Concepts about Database and Schema in PostgreSQL

Database

  • Definition: A database in PostgreSQL is a collection of schemas, which in turn contain tables, views, functions, and other objects.
  • Creation: Databases are created using the CREATE DATABASE command.
  • Connection: To interact with a database, you must connect to it using a client or application.
  • Isolation: Each database is isolated from others, meaning objects in one database are not directly accessible from another.

Schema

  • Definition: A schema is a logical container within a database that holds tables, views, indexes, sequences, data types, functions, and other objects.
  • Namespace: Schemas provide a namespace to organize database objects, allowing the same object name to be used in different schemas.
  • Default Schema: PostgreSQL includes a default schema named public. Unless specified otherwise, new objects are created in this schema.
  • Creation: Schemas are created using the CREATE SCHEMA command.
  • Usage: Objects within a schema are referenced using the schema_name.object_name notation.

Example Commands

Creating a Database
CREATE DATABASE my_database;

CREATE SCHEMA new_schema;

Important Data Types in PostgreSQL

PostgreSQL supports a wide range of data types to accommodate various kinds of data. Here are some of the most commonly used data types:

Numeric Types

  • smallint: 2-byte integer, range -32,768 to 32,767.
  • integer: 4-byte integer, range -2,147,483,648 to 2,147,483,647.
  • bigint: 8-byte integer, range -9,223,372,036,854,775,808 to 9,223,372,036,854,775,807.
  • decimal: Variable precision numeric type.
  • numeric: Similar to decimal, used for exact numeric values.
  • real: 4-byte floating point number.
  • double precision: 8-byte floating point number.
  • serial: Auto-incrementing 4-byte integer.
  • bigserial: Auto-incrementing 8-byte integer.

Character Types

  • char(n): Fixed-length character type.
  • varchar(n): Variable-length character type with a limit.
  • text: Variable-length character type with no specific limit.

Date/Time Types

  • timestamp: Date and time (without time zone).
  • timestamptz: Date and time (with time zone).
  • date: Calendar date (year, month, day).
  • time: Time of day (without time zone).
  • timetz: Time of day (with time zone).
  • interval: Time span.

Boolean Type

  • boolean: Logical Boolean (true/false).

UUID Type

  • uuid: Universally unique identifier.

Array Type

  • array: Variable-length array of any data type.

JSON Types

  • json: Textual JSON data.
  • jsonb: Binary JSON data, more efficient for processing.

Special Types

  • bytea: Binary data ("byte array").
  • inet: IPv4 or IPv6 host address.
  • cidr: IPv4 or IPv6 network.
  • macaddr: MAC address.

Example Commands

Creating a Table with Various Data Types
CREATE TABLE example_table ( id serial PRIMARY KEY, name varchar(100), age integer, salary numeric(10, 2), created_at timestamptz DEFAULT current_timestamp, is_active boolean, data jsonb );

Categorical Data in PostgreSQL

In PostgreSQL, categorical data can be represented using various data types such as ENUM, TEXT, or VARCHAR. Here are some examples of how to use these data types to handle categorical data:

Using ENUM

The ENUM type is useful for representing a fixed set of values.
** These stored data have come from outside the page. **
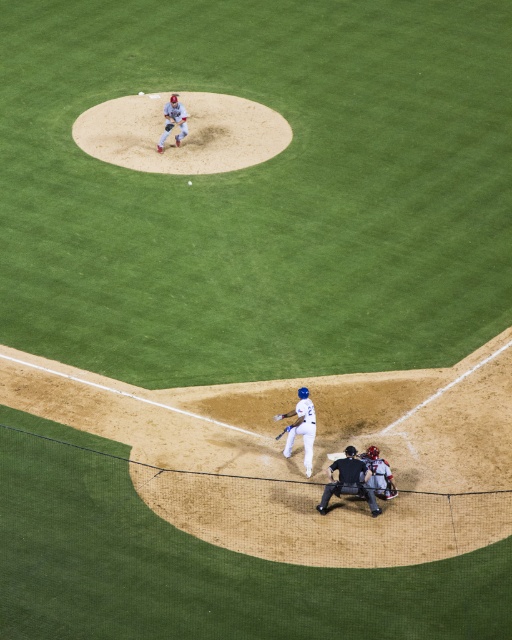 Measure the distance between point (x=166, y=131) and camera.

They are 26.21 meters apart.

Which is behind, point (166, 120) or point (288, 424)?

Positioned behind is point (166, 120).

Is point (167, 124) positioned in front of point (287, 426)?

No, (167, 124) is behind (287, 426).

What are the coordinates of `brown leather glove at upper center` in the screenshot? It's located at (168, 125).

Image resolution: width=512 pixels, height=640 pixels. What do you see at coordinates (378, 474) in the screenshot?
I see `gray matte catcher at lower center` at bounding box center [378, 474].

Who is positioned more to the right, gray matte catcher at lower center or brown leather glove at lower center?

Positioned to the right is gray matte catcher at lower center.

Which is in front, point (376, 460) or point (281, 417)?

Point (376, 460) is in front.

This screenshot has width=512, height=640. What are the coordinates of `gray matte catcher at lower center` in the screenshot? It's located at (378, 474).

Does brown leather glove at upper center have a smaller size compared to brown leather glove at lower center?

No, brown leather glove at upper center is not smaller than brown leather glove at lower center.

Does brown leather glove at upper center come behind brown leather glove at lower center?

Yes, brown leather glove at upper center is further from the viewer.

Which is behind, point (167, 125) or point (280, 417)?

Point (167, 125)

Image resolution: width=512 pixels, height=640 pixels. Find the location of `brown leather glove at upper center`. brown leather glove at upper center is located at coordinates (168, 125). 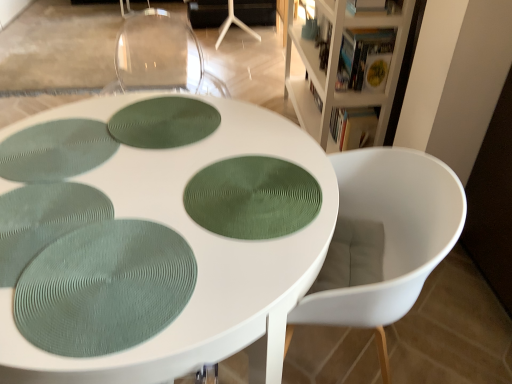 Question: Would you say white plastic chair at lower right is part of green textured placemat at center, the 3th oval from the front,'s contents?

Choices:
 (A) no
 (B) yes

Answer: (A)

Question: Does green textured placemat at center, which is the 1th oval in back-to-front order, come in front of white plastic chair at lower right?

Choices:
 (A) yes
 (B) no

Answer: (B)

Question: Considering the relative positions of green textured placemat at center, the 3th oval from the front, and white plastic chair at lower right in the image provided, is green textured placemat at center, the 3th oval from the front, to the right of white plastic chair at lower right from the viewer's perspective?

Choices:
 (A) yes
 (B) no

Answer: (B)

Question: From a real-world perspective, is green textured placemat at center, the 3th oval from the front, on white plastic chair at lower right?

Choices:
 (A) no
 (B) yes

Answer: (B)

Question: Is green textured placemat at center, arranged as the 3th oval when ordered from the bottom, smaller than white plastic chair at lower right?

Choices:
 (A) yes
 (B) no

Answer: (A)

Question: Is green textured placemat at center, the 3th oval from the front, not close to white plastic chair at lower right?

Choices:
 (A) no
 (B) yes

Answer: (A)

Question: Is green textured placemat at center, acting as the second oval starting from the back, smaller than green textured placemat at lower left, which is the first oval from front to back?

Choices:
 (A) no
 (B) yes

Answer: (B)

Question: Can you confirm if green textured placemat at center, positioned as the second oval in bottom-to-top order, is taller than green textured placemat at lower left, which is the first oval from front to back?

Choices:
 (A) no
 (B) yes

Answer: (A)

Question: Is green textured placemat at center, positioned as the second oval in bottom-to-top order, facing towards green textured placemat at lower left, the first oval from the bottom?

Choices:
 (A) yes
 (B) no

Answer: (B)

Question: Does green textured placemat at center, acting as the 2th oval starting from the front, touch green textured placemat at lower left, the first oval from the bottom?

Choices:
 (A) no
 (B) yes

Answer: (A)

Question: Considering the relative positions of green textured placemat at center, acting as the 2th oval starting from the front, and green textured placemat at lower left, the first oval from the bottom, in the image provided, is green textured placemat at center, acting as the 2th oval starting from the front, in front of green textured placemat at lower left, the first oval from the bottom,?

Choices:
 (A) no
 (B) yes

Answer: (A)

Question: Are white wood bookcase at upper right and green textured placemat at lower left, marked as the 3th oval in a back-to-front arrangement, beside each other?

Choices:
 (A) no
 (B) yes

Answer: (A) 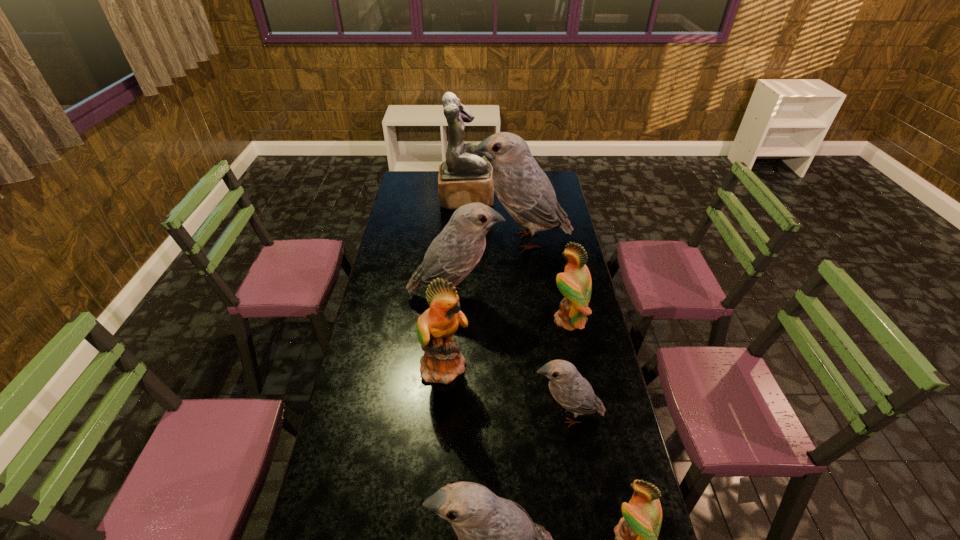 I want to click on sculpture, so (x=465, y=177).

Locate an element on the screen. The width and height of the screenshot is (960, 540). the seventh nearest object is located at coordinates (525, 191).

What are the coordinates of `the farthest gray parrot` in the screenshot? It's located at (525, 191).

This screenshot has width=960, height=540. What are the coordinates of `the third smallest gray parrot` in the screenshot? It's located at (453, 254).

I want to click on the fourth nearest object, so click(442, 362).

Find the location of a particular element. the biggest green parrot is located at coordinates (442, 362).

Where is `the farthest green parrot`? This screenshot has width=960, height=540. the farthest green parrot is located at coordinates (575, 284).

The image size is (960, 540). What are the coordinates of `the second nearest gray parrot` in the screenshot? It's located at (572, 391).

Locate an element on the screen. This screenshot has height=540, width=960. the third nearest parrot is located at coordinates (572, 391).

This screenshot has width=960, height=540. What are the coordinates of `blank space located in a relaxed pose on the sculpture` in the screenshot? It's located at (505, 199). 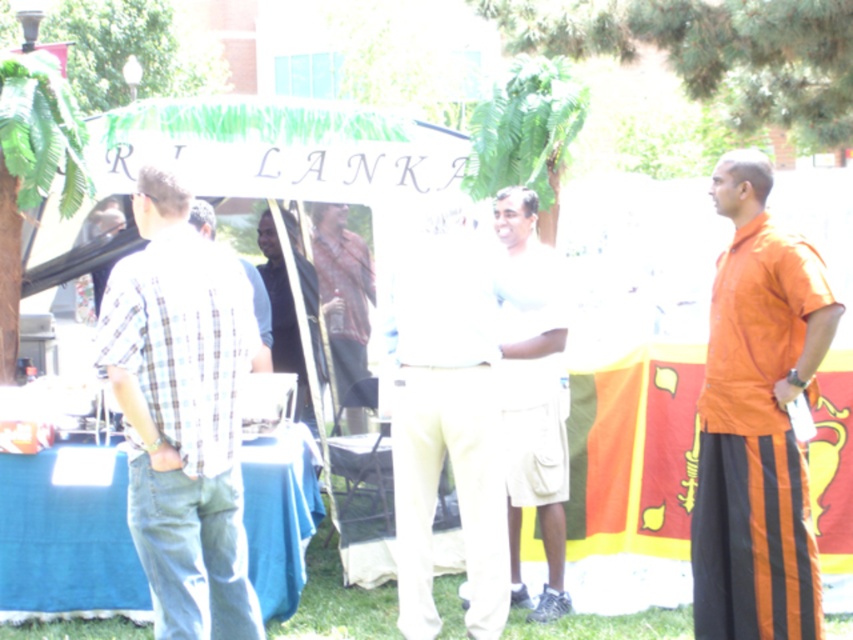 Does plaid shirt at left have a lesser height compared to blue fabric tablecloth at lower left?

Incorrect, plaid shirt at left's height does not fall short of blue fabric tablecloth at lower left's.

Is point (235, 604) farther from camera compared to point (38, 508)?

No, (235, 604) is closer to viewer.

Locate an element on the screen. This screenshot has width=853, height=640. plaid shirt at left is located at coordinates (183, 412).

Between point (497, 563) and point (206, 236), which one is positioned in front?

Point (497, 563) is more forward.

Describe the element at coordinates (445, 419) in the screenshot. I see `light beige cotton pants at center` at that location.

Where is `light beige cotton pants at center`? This screenshot has width=853, height=640. light beige cotton pants at center is located at coordinates (445, 419).

Does point (781, 296) lie behind point (202, 228)?

No, (781, 296) is closer to viewer.

Based on the photo, who is more forward, (782, 572) or (209, 234)?

Point (782, 572) is in front.

Who is more forward, (740, 579) or (190, 221)?

Point (740, 579)

This screenshot has height=640, width=853. I want to click on orange cotton kurta at right, so click(757, 420).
For example, you can define an ENUM type for days of the week:

CREATE TYPE day_of_week AS ENUM ('Monday', 'Tuesday', 'Wednesday', 'Thursday', 'Friday', 'Saturday', 'Sunday'); CREATE TABLE schedule ( id SERIAL PRIMARY KEY, day day_of_week NOT NULL );

Using Boolean Data

In PostgreSQL, Boolean data is represented using the BOOLEAN data type. This type can store TRUE, FALSE, and NULL values. Here is an example of how to use the BOOLEAN data type in a table:

CREATE TABLE users ( id SERIAL PRIMARY KEY, username VARCHAR(50) NOT NULL, is_active BOOLEAN NOT NULL DEFAULT TRUE ); -- Insert some example data INSERT INTO users (username, is_active) VALUES ('alice', TRUE); INSERT INTO users (username, is_active) VALUES ('bob', FALSE); INSERT INTO users (username) VALUES ('charlie'); -- Defaults to TRUE -- Query the table SELECT * FROM users;

Temporal Data Types in PostgreSQL

PostgreSQL provides several data types to handle temporal data, such as dates, times, and timestamps. Here are some examples of how to use these data types:

DATE

The DATE type stores the calendar date (year, month, day) without any time information.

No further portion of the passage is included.